Pence accuses Trump White House of whitewashing Jan. 6 attack
Mike Pence said he has seen evidence the Trump White House is rewriting Jan. 6, after it blamed police and cast the rioters as peaceful.

Mike Pence delivered an unusually sharp rebuke of the Trump White House, saying he has "certainly seen evidence" that the administration is whitewashing the Jan. 6 attack. Speaking on CBS News' Face the Nation with Margaret Brennan, the former vice president said he was especially offended by an anniversary timeline he said blamed Capitol Hill police for the violence at the U.S. Capitol.
Pence's criticism mattered because it came from inside Donald Trump's former governing circle, not from Democrats who have long argued that the attack is being rewritten for political gain. Pence said the White House's new retelling was "very offensive" and "deeply wrong," adding that Americans know what happened that day. His remarks put him at odds with a messaging effort that has become central to Trump's effort to reclaim the narrative around Jan. 6.

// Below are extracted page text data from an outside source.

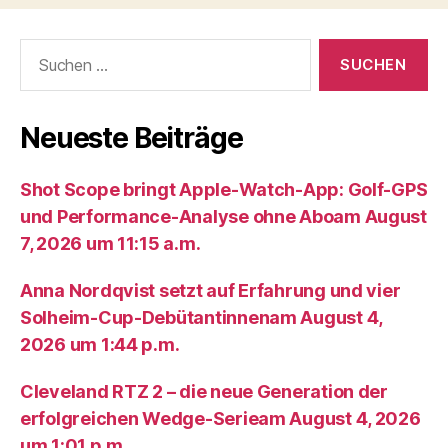
Suche
nach:
Neueste Beiträge
Shot Scope bringt Apple-Watch-App: Golf-GPS
und Performance-Analyse ohne Aboam August
7, 2026 um 11:15 a.m.
Anna Nordqvist setzt auf Erfahrung und vier
Solheim-Cup-Debütantinnenam August 4,
2026 um 1:44 p.m.
Cleveland RTZ 2 – die neue Generation der
erfolgreichen Wedge-Serieam August 4, 2026
um 1:01 p.m.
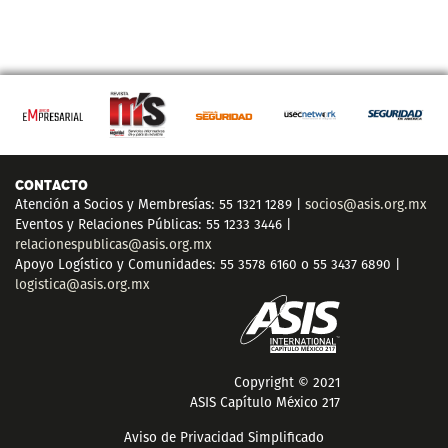
CONTACTO
Atención a Socios y Membresías: 55 1321 1289 |
socios@asis.org.mx
Eventos y Relaciones Públicas: 55 1233 3446 |
relacionespublicas@asis.org.mx
Apoyo Logístico y Comunidades: 55 3578 6160 o 55 3437 6890 |
logistica@asis.org.mx
Copyright © 2021
ASIS Capítulo México 217
Aviso de Privacidad Simplificado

The clash sharpened after the White House launched an official Jan. 6 webpage on the fifth anniversary of the attack, January 6, 2026. The site described Trump's supporters as "peaceful" and "orderly," accused Capitol Police of escalating tensions, repeated the false claim that the 2020 election was stolen, and, in some reporting, blamed Pence for "cowardice and sabotage." It also praised Trump for pardoning Jan. 6 defendants. Democrats accused the administration of trying to whitewash the day, and coverage of the anniversary drew immediate comparisons to revisionist and Orwellian propaganda.

The historical record remains far different from the new framing. The Department of Homeland Security's after-action reporting said four people died within and around the Capitol grounds on Jan. 6, 2021, when Congress was certifying Joe Biden's Electoral College victory. The report said about 52 people were arrested during the conflict and 14 Metropolitan Police Department officers were injured. Later Justice Department reporting said roughly 140 police officers were assaulted, including about 80 U.S. Capitol Police officers and 60 Metropolitan Police Department officers.

The dispute over language is more than a political fight over old footage. It is a struggle over whether the attack will be remembered as an assault on Congress or recast as a legitimate protest gone wrong. Coverage on the anniversary noted that pardoned Jan. 6 defendants returned to the Capitol, underscoring how the battle over memory remains active inside the Republican Party and continues to shape public understanding of the attack.
This article was produced by Prism’s automated news system from verified source data, official records, and press releases, then run through automated quality and moderation checks before publishing. The system is built and supervised by the people who set the standards it runs under. Read our full AI policy.